Get support by those who get you.

Listen to the introduction to one of our herpes support groups:

Here's what's you'll hear in this recording:

  • Why this group is actually not about supporting H at all (what it's really about)
  • The mindset we all get to practice together that shifts us out of victim mode
  • The deeper meaning of "empowerment"
  • Our group agreements (what makes this group feel so safe & nourishing)
  • What we share & how we share (learn the difference between telling your story vs. sharing your experience and how that deepens your personal process)
  • How we give feedback/support (learn some simple phrases that support on a much deeper level)
  • How crying can actually be a key to "getting over it"

What's the best way to feel better quick?
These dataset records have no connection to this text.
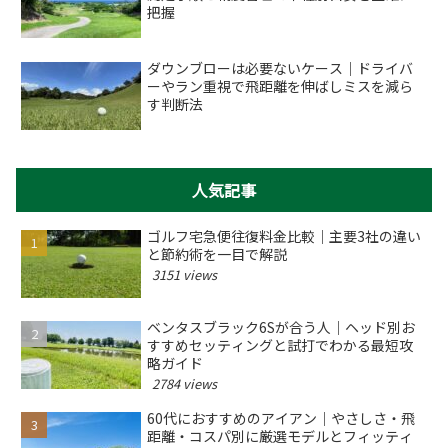
把握
ダウンブローは必要ないケース｜ドライバ
ーやラン重視で飛距離を伸ばしミスを減ら
す判断法
人気記事
ゴルフ宅急便往復料金比較｜主要3社の違い
と節約術を一目で解説
3151 views
ベンタスブラック6Sが合う人｜ヘッド別お
すすめセッティングと試打でわかる最短攻
略ガイド
2784 views
60代におすすめのアイアン｜やさしさ・飛
距離・コスパ別に厳選モデルとフィッティ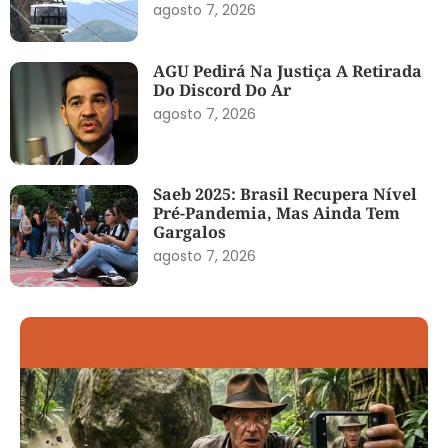
agosto 7, 2026
AGU Pedirá Na Justiça A Retirada
Do Discord Do Ar
agosto 7, 2026
Saeb 2025: Brasil Recupera Nível
Pré-Pandemia, Mas Ainda Tem
Gargalos
agosto 7, 2026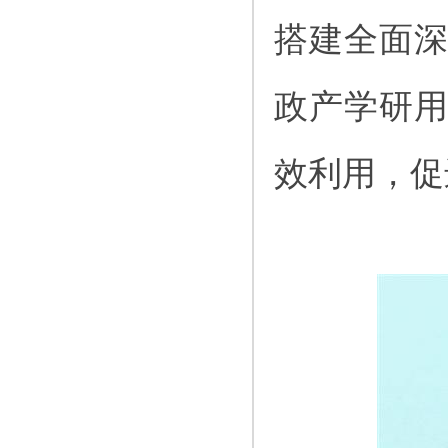
搭建全面
政产学研
效利用，促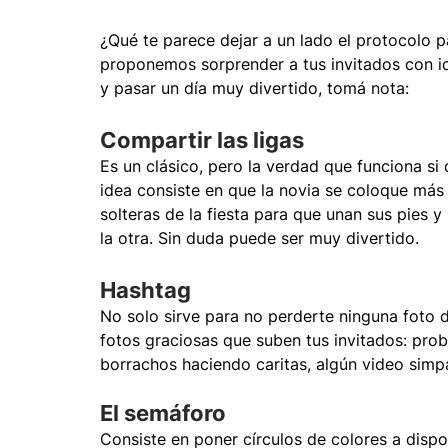
¿Qué te parece dejar a un lado el protocolo p
proponemos sorprender a tus invitados con id
y pasar un día muy divertido, tomá nota:
Compartir las ligas
Es un clásico, pero la verdad que funciona si
idea consiste en que la novia se coloque más d
solteras de la fiesta para que unan sus pies y 
la otra. Sin duda puede ser muy divertido.
Hashtag
No solo sirve para no perderte ninguna foto d
fotos graciosas que suben tus invitados: prob
borrachos haciendo caritas, algún video simpá
El semáforo
Consiste en poner círculos de colores a dispo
Two words: Share yourself.

Sharing yourself in a safe and supportive group of people who really "get" what you're going through and can empathize helps you get that you're not alone (far from it), you're not broken (you don't need fixing!) and there's a whole community of awesome folks to lean on if you forget.

You might just be in the "terminal uniqueness" trap.

When we suffer from shame, we tend to feel like we're the only ones. (Sigh.) We feel like no one understands our unique plight. I've heard it referred to as "terminal uniqueness." As in, "I'm destined to be alone in these horrible feelings forever! And I am the only one. Ahhh!"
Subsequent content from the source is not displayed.